The Seahawks are cheaters, if you have not heard. Four of the ninety players on the roster have been suspended for PEDs. One of them, John Moffitt, had a prescription that was not properly registered, and was a rotational guard last season. Another, Winston Guy, played a total of 17 snaps in 2012. A third, Bruce Irvin, admitted to Adderall usage during the off-season which has absolutely no impact on performance during the year. And last, Brandon Browner, was suspended for four games last year when the Seahawks beat those four opponents by a total of 170-43. This success of this Seahawks team has about as much to do with performance-enhancing drugs as Jim Harbaugh’s Super Bowl loss had to do with the refs. That did not stop Harbaugh from insinuating there is a Vast Northwest Conspiracy concealing the seedy underbelly of Seahawks football.

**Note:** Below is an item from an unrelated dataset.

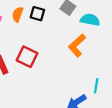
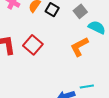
cyan line: (96, 86) -> (87, 87), turned 56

Pete Carroll is the Russian trainer from Rocky IV shoving needles in the arm of every player, cackling maniacally behind closed doors while striking the Monty Burns, “Egggxcellent!” pose with his hands. Russell Wilson has to be juicing. How else could he play so well with such obvious physical limitations? Don’t even get me started on Jon Ryan and Clint Gresham. It would be convenient for Harbaugh if all that was true. He could sleep so much better knowing that cheating was the reason his team was humiliated 42-13 last year. Do not underestimate the impact of that game on Harbaugh’s psyche.
Not only was it the worst loss (-29 points) of Harbaugh’s NFL coaching career, but it was his worst loss since September of 2007 when his Stanford Cardinal lost to Arizona State 41-3. Harbaugh had also dominated Carroll. He had become so accustomed to beating Carroll that he had grown even more smug than usual after the 49ers squeaked by the Seahawks in San Francisco. He infamously taunted the Seahawks bus after that game, honking his horn and waving. This is a man with a god complex. He either wins, or somebody cheated. Players took PEDs. Referees missed a call. Someone else is obviously to blame, because it clearly is not his fault.
In many ways, it is a shame that Harbaugh is such petty and petulant man. He is a brilliant coach, who has his accomplishments tainted by his ego and immaturity. Pride, envy and wrath are all deadly sins. Any or all of them could be Harbaugh’s downfall.
Without them, he very well might be able to focus his attention on figuring out what his team did that allowed the Seahawks to rush for more yards (176) in that game than the 49ers had given up during his tenure. It was the most points allowed since he took over as coach. His team only had six points until a garbage time touchdown late in the fourth quarter. Seattle’s special teams had scored more points than Harbaugh’s offense up to that point. Games like that cause a psychotic break with a guy like Harbaugh. His reality will not allow the events that transpired that evening to be true. He will continue to grasp at straws to explain how it happened, and will fully expect to march into Seattle on the NFL’s second week and win.
Another Seattle victory would be send him spinning. Another Seattle blowout could lead to some time in a well-padded room. You cannot entirely fault Harbaugh for fighting the inception of the thought that the Seahawks may be the best team in football. Nearly everyone outside of Seattle, and many people in Seattle, still are struggling to accept the certain quality of the team practicing down in Renton. Seahawks and Super Bowl are not often uttered in the same sentence. They are now. Should you find yourself at a victory parade in early February, be sure to keep your eye out for a man muttering to himself about PEDs and cheating. It is likely to be the coach that recently got his ass kicked again by the Seattle Seahawks.